Nei confronti delle startup associate, lo scopo è anche quello di erogare servizi: visibilità, networking, accesso ai finanziamenti, convenzioni con società di servizi, istruzioni per l’uso sui recenti provvedimenti legislativi, comunicazione e così via, nonché facilitare il dialogo tra industria consolidata e nuove imprese innovative.
L’ECOSISTEMA DELLE STARTUP
I soci dell’associazione sono rappresentativi dell’intero ecosistema delle startup. A Italia Startup possono quindi accedere persone fisiche (inclusi i soci junior, cioè gli studenti) e vere e proprie organizzazioni, come startup e incubatori, investitori, aziende». Anche se Barilli sottolinea come le startup siano il “core” dell’associazione, «gli altri soggetti sono a supporto del loro sviluppo e ne sostengono la crescita, sia a livello nazionale, sia internazionale». L’obiettivo, anche per l’Italia, come è già in altri Paesi, «è quello di dare vita a dei “champions” che riescano a essere competitivi sui mercati mondiali, auspicabilmente – sottolinea Barilli – nei settori più tipici del Made in Italy».
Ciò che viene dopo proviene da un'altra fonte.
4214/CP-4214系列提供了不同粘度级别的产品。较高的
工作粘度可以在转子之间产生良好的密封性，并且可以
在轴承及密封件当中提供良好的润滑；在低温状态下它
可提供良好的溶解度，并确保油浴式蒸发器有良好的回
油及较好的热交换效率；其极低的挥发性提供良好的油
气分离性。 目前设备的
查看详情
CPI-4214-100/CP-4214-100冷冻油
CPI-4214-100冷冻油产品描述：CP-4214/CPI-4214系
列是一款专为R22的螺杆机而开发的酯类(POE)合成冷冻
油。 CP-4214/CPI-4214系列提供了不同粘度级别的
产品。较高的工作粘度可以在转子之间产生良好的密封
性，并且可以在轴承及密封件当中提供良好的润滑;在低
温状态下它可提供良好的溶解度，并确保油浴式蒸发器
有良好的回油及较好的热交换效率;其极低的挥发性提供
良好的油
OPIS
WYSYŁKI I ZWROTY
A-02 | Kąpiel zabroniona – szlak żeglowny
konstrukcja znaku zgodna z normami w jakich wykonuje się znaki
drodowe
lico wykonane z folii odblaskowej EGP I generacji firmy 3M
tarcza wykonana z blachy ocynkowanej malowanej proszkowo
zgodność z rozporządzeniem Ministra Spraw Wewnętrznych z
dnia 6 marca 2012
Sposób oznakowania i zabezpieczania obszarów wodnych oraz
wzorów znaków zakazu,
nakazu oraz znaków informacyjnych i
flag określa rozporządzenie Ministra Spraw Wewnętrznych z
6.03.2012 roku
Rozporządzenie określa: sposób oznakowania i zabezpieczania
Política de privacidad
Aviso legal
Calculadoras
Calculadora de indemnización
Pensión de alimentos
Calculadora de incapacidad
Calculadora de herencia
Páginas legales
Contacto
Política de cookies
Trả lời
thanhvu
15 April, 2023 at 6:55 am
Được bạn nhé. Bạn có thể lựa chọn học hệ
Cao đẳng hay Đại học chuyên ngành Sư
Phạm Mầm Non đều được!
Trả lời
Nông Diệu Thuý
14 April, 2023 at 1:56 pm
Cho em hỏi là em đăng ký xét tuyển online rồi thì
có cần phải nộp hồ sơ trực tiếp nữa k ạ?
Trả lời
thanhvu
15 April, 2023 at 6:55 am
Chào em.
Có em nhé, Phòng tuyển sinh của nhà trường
A proposito dell’ormai celebre incontro di settembre in H-Farm, abbiamo chiesto a Federico Barilli come vengono giudicate le azioni già intraprese dal governo Monti e quali dovrebbero essere quelle da implementare nel segno della loro continuità. Per il segretario generale di Italia Startup, il giudizio è positivo. «Le azioni intraprese dal governo Monti hanno colmato una grave lacuna di politica industriale e hanno fornito un indirizzo legislativo e strategico di cui il prossimo Governo non potrà non tener conto. Per completare il quadro normativo, sarebbe opportuno dare pieno sviluppo al crowdfunding e, soprattutto, attivare il cosiddetto “fondo dei fondi” secondo modelli già esistenti in altri sistemi (vedi per esempio la Germania) in modo da sostenere, con garanzie pubbliche, gli investimenti privati promossi da soggetti idonei e certificati».
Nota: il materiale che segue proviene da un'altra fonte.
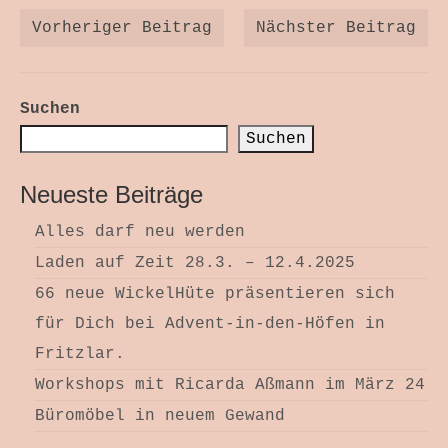
Vorheriger Beitrag
Nächster Beitrag
Suchen
Suchen
Neueste Beiträge
Alles darf neu werden
Laden auf Zeit 28.3. – 12.4.2025
66 neue WickelHüte präsentieren sich
für Dich bei Advent-in-den-Höfen in
Fritzlar.
Workshops mit Ricarda Aßmann im März 24
Büromöbel in neuem Gewand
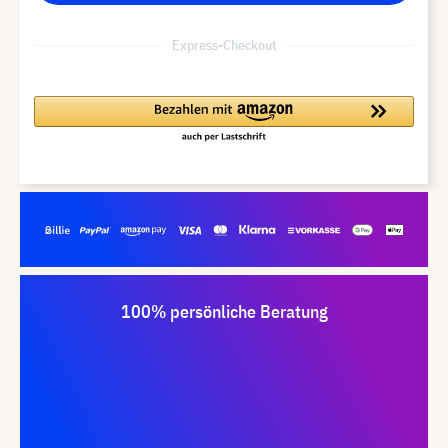
Express-Checkout
100% persönliche Beratung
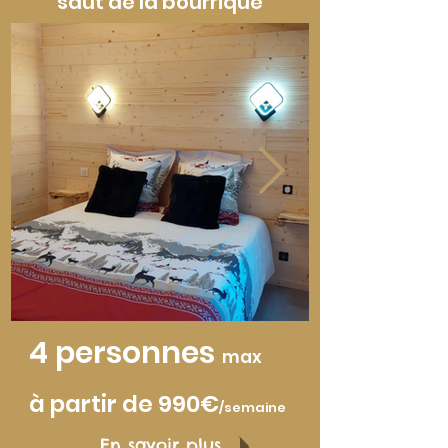
saut de la bourrique
4 personnes
max
à partir de 990
€
/sem
aine
En savoir plus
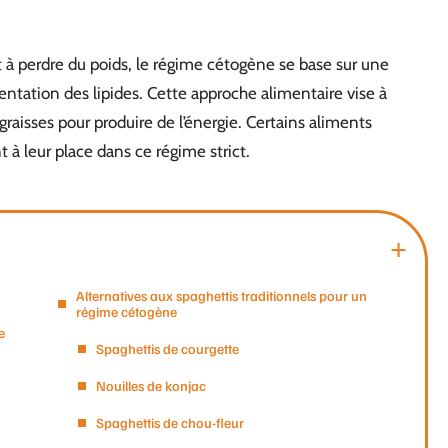
 perdre du poids, le régime cétogène se base sur une
tation des lipides. Cette approche alimentaire vise à
 graisses pour produire de l’énergie. Certains aliments
à leur place dans ce régime strict.
Alternatives aux spaghettis traditionnels pour un
régime cétogène
e
Spaghettis de courgette
Nouilles de konjac
Spaghettis de chou-fleur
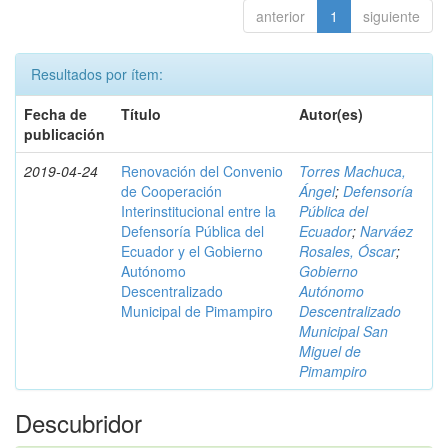
anterior
1
siguiente
Resultados por ítem:
Fecha de
Título
Autor(es)
publicación
2019-04-24
Renovación del Convenio
Torres Machuca,
de Cooperación
Ángel
;
Defensoría
Interinstitucional entre la
Pública del
Defensoría Pública del
Ecuador
;
Narváez
Ecuador y el Gobierno
Rosales, Óscar
;
Autónomo
Gobierno
Descentralizado
Autónomo
Municipal de Pimampiro
Descentralizado
Municipal San
Miguel de
Pimampiro
Descubridor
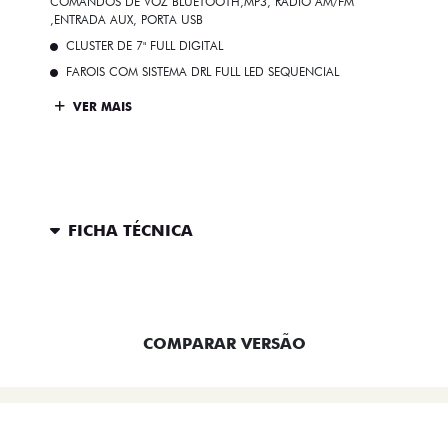
COMANDOS DE VOZ BLUETOOTH,MP3, RÁDIO AM/FM
,ENTRADA AUX, PORTA USB
CLUSTER DE 7" FULL DIGITAL
FAROIS COM SISTEMA DRL FULL LED SEQUENCIAL
VER MAIS
FICHA TÉCNICA
ENTRAR EM CONTATO
COMPARAR VERSÃO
Tra le carenze sistemiche che Barilli mette in evidenza e su cui Italia Startup potrebbe lavorare in futuro con progetti ad hoc, c’è il problema della “formazione” del giovane imprenditore. «C’è bisogno di fare più formazione al “fare impresa”. Fin dal livello delle scuole superiori, soprattutto quelle tecniche. Sono ancora troppi gli studenti che pensano a cercare lavoro invece di pensare a crearlo». E la responsabilità è anche molto in capo agli attuali processi formativi, inclusi quelli universitari». Per quanto riguarda i settori che i “makers” dell’Italia digitale dovrebbero esplorare, ci sono ovviamente gli ambiti della mobilità, del cloud e dei servizi connessi alle smart city e alla sanità digitale. Federico Barilli – però – preferisce evitare una visione troppo settoriale. «Non intendiamo rappresentare solo il mondo del digitale, ma il mondo dell’innovazione e delle startup in ogni settore industriale».